Ebooks vs. the library

And the library in the pandemic

Ebooks vs. the library

Caroline Cole

Books have been around for ages, but something new is coming to try to take their place. 

    “We don’t have ebooks here because of the way they charge us to buy them,” librarian Mrs. Grogan said. “And a lot of people prefer to read paper copies.”

    Mrs. Grogan’s assessment was proven right, because only five out of thirteen students prefer digital copies (ebooks, audiobooks, ect.) over physical copies. 

    “I physically can’t read ebooks without it hurting my eyes,” said freshman Aliyah Strawn.

    “Staring at screens makes my head hurt,” said Brooklyn Brumley.

    Blue light can cause headaches and eye strain, which can lead to eye damage farther down the road. It can also cause sleep deprivation. Blue light can be found on digital screens, which may be the source of the pain the students above said ebooks cause.

    Obviously, paper copies of books don’t cause this, since there are no screens to project blue light. So, an available place for them is a great way for students to read without hurting their eyes, or if they don’t have access to apps like Libby and Hoopla.   

    “Even for students who do have those [access to ebooks] the library is important to them,” Mrs. Grogan said. “The librarians can help them use those apps and we can direct them to new resources.”

    Some students might not have a library nearby, means of transportation, or access to a library card, so a school library is a fantastic resource.

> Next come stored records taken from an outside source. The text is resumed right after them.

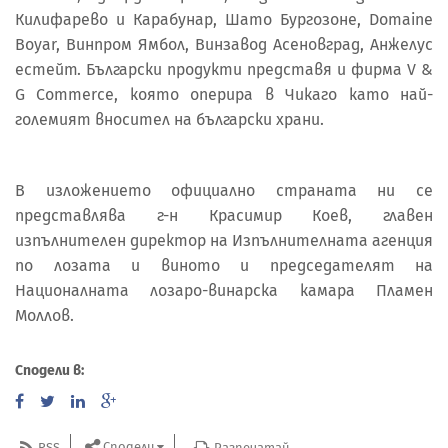
Килифарево и Карабунар, Шато Бургозоне, Domaine
Boyar, Винпром Ямбол, Винзавод Асеновград, Aнжелус
естейт. Български продукти представя и фирма V &
G Commerce, която оперира в Чикаго като най-
големият вносител на български храни.
В изложението официално страната ни се
представлява г-н Красимир Коев, главен
изпълнителен директор на Изпълнителната агенция
по лозата и виното и председателят на
Националната лозаро-винарска камара Пламен
Моллов.
Сподели в:
Сподели
RSS
Разпечатай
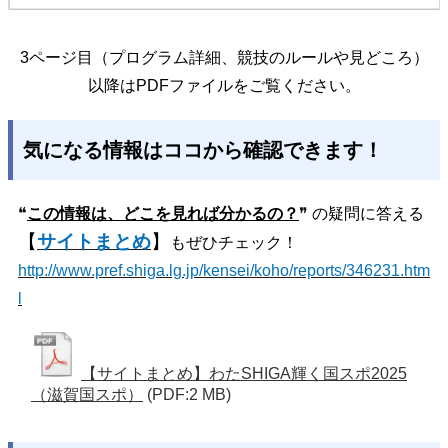
3ページ目（プログラム詳細、競技のルールや見どころ）
以降はPDFファイルをご覧ください。
気になる情報はココから確認できます！
❝
この情報は、どこを見れば分かるの？
❞ の疑問に答える
【
サイトまとめ
】
もぜひチェック！
http://www.pref.shiga.lg.jp/kensei/koho/reports/346231.htm
l
【サイトまとめ】わたSHIGA輝く国スポ2025
（滋賀国スポ）
(PDF:2 MB)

Not only for the convenience of being able to check out books at school, but for the resources the library provides to students.

    Changes with the pandemic also don’t seem to take too much of a toll on the library. 

    “We’re lucky here that we can do all the CDC guidelines and still be open. Most schools closed their libraries,” said librarian Mrs. Pelton. “We need to quarantine books for 72 hours before we can put them on the shelf, and we’re doing a lot of cleaning.”

    As you can see, the library can still help students just as much before the pandemic and ebooks.